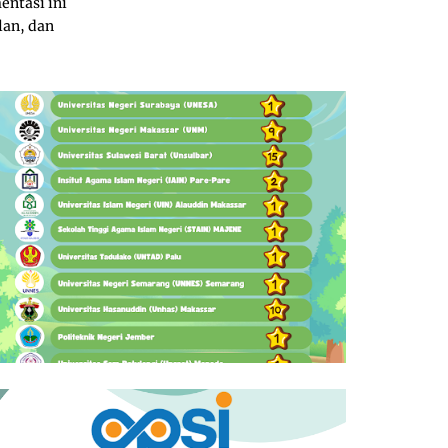
entasi ini
an, dan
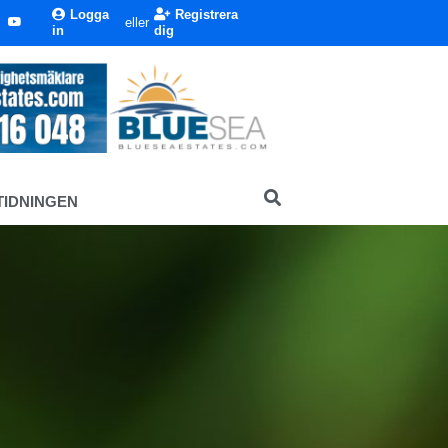
Logga
Registrera
eller
in
dig
TIDNINGEN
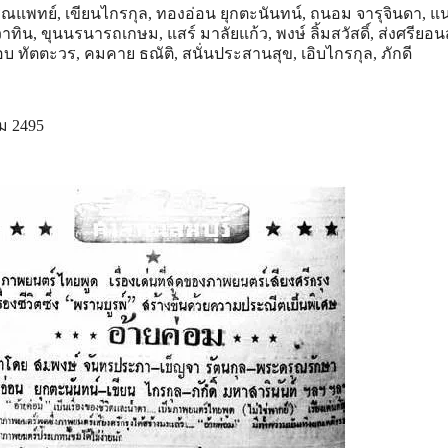
ณแพทย์, เขียนไกรกุล, ทองอ่อน ยุกตะนันทน์, ถนอม จารุจินดา, แ
ิน, ขุนนรนารถเกษม, แสร์ มาลัยแก้ว, พงษ์ ลิ้มสวัสดิ์, ส่งศรียอนสั
ชอบ ทัตตะวร, คมคาย ธณัติ, สนั่นประสานสุข, เอิบไกรกุล, ภักดี
ม 2495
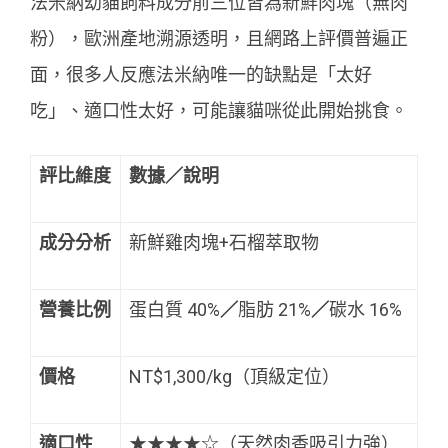
法米納幼貓飼料成分前三位皆為新鮮肉塊（無肉
粉），歐洲產地溯源透明，且網路上評價普遍正
面，很多人反應法米納唯一的缺點是「太好
吃」、適口性太好，可能讓貓咪從此開始挑食。
評比維度
數據／說明
成分分析
新鮮雞肉塊+石榴萃取物
營養比例
蛋白質 40%
／
脂肪 21%
／
碳水 16%
價格
NT$1,300/kg（頂級定位）
適口性
★★★★☆（天然肉香吸引力強）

+ + +

* Exercise prompt
Except for the pictures, set down all of the records exactly.

* Exercise response
entasi ini
an, dan
Logga
Registrera
eller
in
dig
TIDNINGEN
ณแพทย์, เขียนไกรกุล, ทองอ่อน ยุกตะนันทน์, ถนอม จารุจินดา, แ
ิน, ขุนนรนารถเกษม, แสร์ มาลัยแก้ว, พงษ์ ลิ้มสวัสดิ์, ส่งศรียอนสั
ชอบ ทัตตะวร, คมคาย ธณัติ, สนั่นประสานสุข, เอิบไกรกุล, ภักดี
ม 2495
法米納幼貓飼料成分前三位皆為新鮮肉塊（無肉
粉），歐洲產地溯源透明，且網路上評價普遍正
面，很多人反應法米納唯一的缺點是「太好
吃」、適口性太好，可能讓貓咪從此開始挑食。
評比維度
數據／說明
成分分析
新鮮雞肉塊+石榴萃取物
營養比例
蛋白質 40%
／
脂肪 21%
／
碳水 16%
價格
NT$1,300/kg（頂級定位）
適口性
★★★★☆（天然肉香吸引力強）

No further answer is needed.